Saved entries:
▬▬▬▬▬▬▬▬▬▬
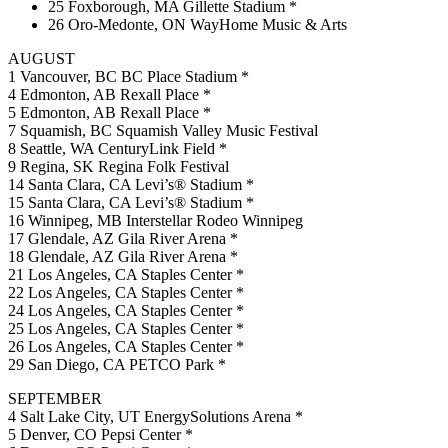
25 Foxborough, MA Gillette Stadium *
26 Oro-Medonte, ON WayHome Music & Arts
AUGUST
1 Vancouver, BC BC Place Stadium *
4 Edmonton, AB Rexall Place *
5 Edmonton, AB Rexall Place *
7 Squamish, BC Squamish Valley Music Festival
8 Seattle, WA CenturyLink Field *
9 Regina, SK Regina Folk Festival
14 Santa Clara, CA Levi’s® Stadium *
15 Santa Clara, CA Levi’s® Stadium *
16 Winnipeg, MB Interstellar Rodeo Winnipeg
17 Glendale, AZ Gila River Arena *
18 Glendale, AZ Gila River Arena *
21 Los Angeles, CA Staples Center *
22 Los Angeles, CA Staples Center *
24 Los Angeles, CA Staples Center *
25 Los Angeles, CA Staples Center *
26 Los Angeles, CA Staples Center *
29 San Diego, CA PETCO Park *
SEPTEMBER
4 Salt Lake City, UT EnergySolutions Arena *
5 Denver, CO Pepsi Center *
▬▬▬▬▬▬▬▬▬▬
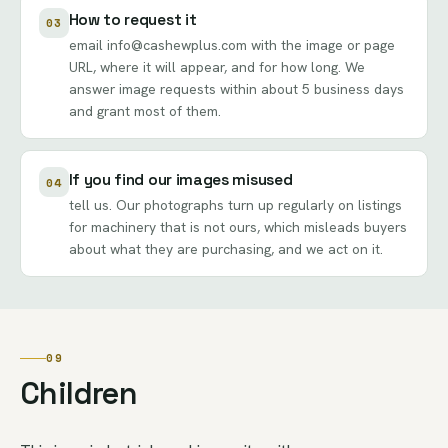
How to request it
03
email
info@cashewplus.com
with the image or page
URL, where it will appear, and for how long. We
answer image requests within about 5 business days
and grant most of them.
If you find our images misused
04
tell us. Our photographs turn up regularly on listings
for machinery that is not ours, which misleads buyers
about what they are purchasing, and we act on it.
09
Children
▬▬▬▬▬▬▬▬▬▬
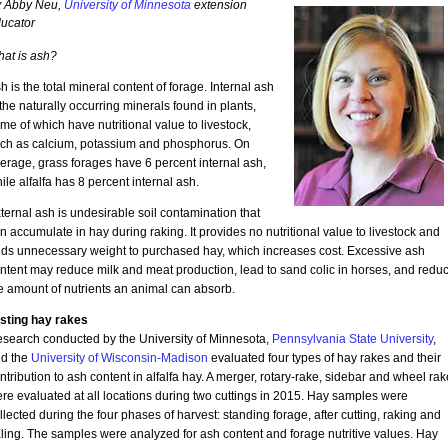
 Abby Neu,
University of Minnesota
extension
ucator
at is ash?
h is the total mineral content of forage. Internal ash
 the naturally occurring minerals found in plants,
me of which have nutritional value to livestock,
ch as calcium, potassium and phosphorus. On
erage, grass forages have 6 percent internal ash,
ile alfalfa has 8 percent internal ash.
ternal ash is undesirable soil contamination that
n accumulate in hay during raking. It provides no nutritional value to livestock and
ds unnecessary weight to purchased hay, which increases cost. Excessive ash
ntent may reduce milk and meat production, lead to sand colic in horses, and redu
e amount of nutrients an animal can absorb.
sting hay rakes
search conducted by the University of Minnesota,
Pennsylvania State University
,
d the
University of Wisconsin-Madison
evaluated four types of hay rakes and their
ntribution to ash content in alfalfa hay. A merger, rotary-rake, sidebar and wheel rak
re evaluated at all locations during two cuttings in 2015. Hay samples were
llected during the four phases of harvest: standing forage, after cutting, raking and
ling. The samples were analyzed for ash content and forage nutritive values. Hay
▬▬▬▬▬▬▬▬▬▬
About this exercise:
Going through the entries, return every line holding the word "during".

Response area:
n accumulate in hay during raking. It provides no nutritional value to livestock and
re evaluated at all locations during two cuttings in 2015. Hay samples were
llected during the four phases of harvest: standing forage, after cutting, raking and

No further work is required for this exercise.